凱旋
「間違いありません…ドラゴンの牙でございます!」
持ち帰ったドラゴン討伐の証である牙。
鑑定士が注意深く観察した後、国王に向けてそう告げた。
謁見の間に集まる騎士達がざわめく。
「良くぞ任務を遂行してくれた!ここに新たなる戦乙女の誕生を宣言するッ!」
「この2年間、本当に頑張りましたね…!」
国王と王妃がそう口にすると、集合した騎士達の拍手喝采が巻き起こる。
「やったね!セーラっち!」
隣にいるデューレが親指を立てて私に白い歯を見せた。
国王直々の任命を受けて戦乙女になる事が出来た。
私、本当になれたんだ……。
ドラゴン討伐から約1カ月、王都に帰還を果たした。
街の人々は私を見るや、戦乙女様だと持て囃して迎えてくれた。
過酷な修練をしていた頃は、気が触れた第2王子の婚約者だと誰もが忌み嫌ってたくせに…。
「無事で何よりだ…新たなる戦乙女…!」
私の肩をポンと叩きながら声を掛けてくれたのは、騎士団長のサーテイン。
その姿を見るや、デューレが彼に手を振る。
「あ、サーテイン! 久しぶり〜!」
「この度はデューレ殿にも、ご無理なお願いを申し上げました。
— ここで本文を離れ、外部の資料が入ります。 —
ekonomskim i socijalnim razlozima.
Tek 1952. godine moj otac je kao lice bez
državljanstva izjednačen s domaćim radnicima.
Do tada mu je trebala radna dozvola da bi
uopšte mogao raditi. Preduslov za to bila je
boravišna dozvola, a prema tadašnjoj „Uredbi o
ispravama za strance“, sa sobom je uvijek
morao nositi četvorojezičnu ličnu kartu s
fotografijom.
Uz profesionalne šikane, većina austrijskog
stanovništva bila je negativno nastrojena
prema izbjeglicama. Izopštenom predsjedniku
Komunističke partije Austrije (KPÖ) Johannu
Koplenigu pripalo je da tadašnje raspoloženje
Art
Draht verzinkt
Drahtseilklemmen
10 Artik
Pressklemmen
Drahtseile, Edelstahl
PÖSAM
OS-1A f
ご同行下さり感謝致します!」
デューレが同行してくれたのも、実はサーテインがお膳立てしてくれてたんだ。
また、見習いではなく本物の戦乙女によるドラゴン討伐が行われると噂を広め、道中での民衆によるサポートも行われる様にもしてくれたのも彼。
何だかんだ言って、本質的に優しい人なんだな…。
ま、その程度では惚れたりしませんけどね!
つか、ローラン以外の男性に惚れるつもり無いし!
その夜は戦乙女と弓術士の凱旋祝賀パーティーが行われた。
デューレは色々な人の所に行っては、恋愛沙汰の話を仕入れている様だ。
私はサーテインに討伐戦の詳しい報告と、水属性を得た事を伝えていた。
「ほう、水属性か……」
それだけで新たに得た属性の力については終わってしまう。
私の師匠でもあるんだし、もう少し褒めたりしてくれても良いのに…。
まぁ、こういうクールな感じが好きな女の子には堪らないんだろうなぁとは思う。私は違うけどね。
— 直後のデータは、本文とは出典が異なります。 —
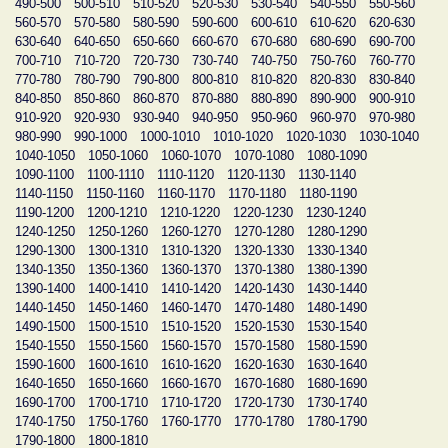
490-500
500-510
510-520
520-530
530-540
540-550
550-560
560-570
570-580
580-590
590-600
600-610
610-620
620-630
630-640
640-650
650-660
660-670
670-680
680-690
690-700
700-710
710-720
720-730
730-740
740-750
750-760
760-770
770-780
780-790
790-800
800-810
810-820
820-830
830-840
840-850
850-860
860-870
870-880
880-890
890-900
900-910
910-920
920-930
930-940
940-950
950-960
960-970
970-980
980-990
990-1000
1000-1010
1010-1020
1020-1030
1030-1040
1040-1050
1050-1060
1060-1070
1070-1080
1080-1090
1090-1100
1100-1110
1110-1120
1120-1130
1130-1140
1140-1150
1150-1160
1160-1170
1170-1180
1180-1190
1190-1200
1200-1210
1210-1220
1220-1230
1230-1240
1240-1250
1250-1260
1260-1270
1270-1280
1280-1290
1290-1300
1300-1310
1310-1320
1320-1330
1330-1340
1340-1350
1350-1360
1360-1370
1370-1380
1380-1390
1390-1400
1400-1410
1410-1420
1420-1430
1430-1440
1440-1450
1450-1460
1460-1470
1470-1480
1480-1490
1490-1500
1500-1510
1510-1520
1520-1530
1530-1540
1540-1550
1550-1560
1560-1570
1570-1580
1580-1590
1590-1600
1600-1610
1610-1620
1620-1630
1630-1640
1640-1650
1650-1660
1660-1670
1670-1680
1680-1690
1690-1700
1700-1710
1710-1720
1720-1730
1730-1740
1740-1750
1750-1760
1760-1770
1770-1780
1780-1790
1790-1800
1800-1810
宴も終わろうとしていた頃、再びサーテインが私に声を掛ける。
「これから、次はどうするかお決まりか?」
うーん。
何をすれば良いのだろう?
ローランみたいに、諸国を巡っての旅とか?
そう言われてみれば確かに、何も考えていなかった。
「先ず、四聖人の一人である大賢者と邂逅するのが良いだろう…」
大賢者…!
確かに3人集まっている方が、これからの戦いに於いて間違いなく有利となる。
「大賢者は海の向こう、ディノー皇国にある学問都市に居を構えておられる」
学問都市…前に聞いた事がある。
確か、それは…。
「その都市には、我が国の第1王子も留学しておられるな…」
ローランのお兄さんが居る所だ…。
サーテインの呟きを聞いた時、次にやるべき事は自ずと決まった。